Kuntala Lahiri-Dutt is a Professor in the Resouce, Environment & Development Program, Crawford School of Public Policy, at The Australian University since 2002. Before joining the ANU, she was a Reader and Head of Geography department at The University of Burdwan in West Bengal, India. Kuntala has a wide range of research interests and expertise; her career began with research on urban and social studies, then took a turn from 1992-’93 to gender, environment and resource studies. At the ANU, Kuntala’s research focuses on gender and community issues in mining and water management – both large-scale/formal and small-scale/informal institutions and practices. She has just published from Yale University (with her colleague, Gopa Samanta) “Dancing with the Rivers” a study of people living on the chars or river islands on the Gangetic flood plain; an ephemeral land with little or no legal title. The book was noted by an Australian TV channel – SBS. More detail of her research and current activities at ANU can be found on the ANU link of our home page. Kuntala’s extra-curricular interests include Indian (Bengali) music and painting, and gardening.
Kuntala’s contributions to broadening the understanding of the gender and the social impacts of large-scale, capitalised mining industries have led to efforts in engendering community development by the mining industry.
Another aspect of her work has involved reframing the debates around informal, artisanal and small-scale extractive practices of minerals. She has brought the livelihoods of mineral-dependent communities of the Global South to the forefront of global debates on political ecology and political economy of resource extraction.
Most of her research was on South Asia, but she has led a number of major research projects in Indonesia, Lao PDR and Mongolia.

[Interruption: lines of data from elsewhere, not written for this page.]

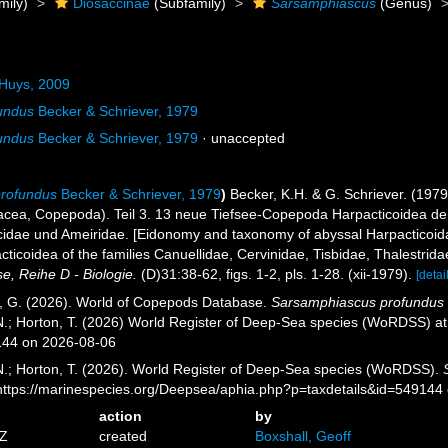
mily)
Diosaccinae
(Subfamily)
Sarsamphiascus
(Genus)
Huys, 2009
undus
Becker & Schriever, 1979
undus
Becker & Schriever, 1979
·
unaccepted
rofundus
Becker & Schriever, 1979
)
Becker, K.H. & G. Schriever. (19
acea, Copepoda). Teil 3. 13 neue Tiefsee-Copepoda Harpacticoidea der
cidae und Ameiridae. [Eidonomy and taxonomy of abyssal Harpacticoid
icoidea of ​​the families Canuellidae, Cervinidae, Tisbidae, Thalestrid
, Reihe D - Biologie.
(D)31:38-62, figs. 1-2, pls. 1-28. (xii-1979).
[detai
ll, G. (2026). World of Copepods Database.
Sarsamphiascus profundus
 N.; Horton, T. (2026) World Register of Deep-Sea species (WoRDSS) a
144 on 2026-08-06
 N.; Horton, T. (2026). World Register of Deep-Sea species (WoRDSS).
 https://marinespecies.org/Deepsea/aphia.php?p=taxdetails&id=549144
action
by
3Z
created
Boxshall, Geoff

Kuntala has published on how rivers are ‘imagined’ and how the ungovernable chars (river islands) blur the boundary between land and water. Her research on changing perceptions and practices of water use by the middle class, urban households, and her reflections on feminist methodologies on researching water and gender have charted new ways of thinking about water resources.
In recent years, Kuntala has explored how the agrarian crisis in South Asia is increasingly ‘feminising’ the rural sector, leading to unforeseen consequences in labour and production relations.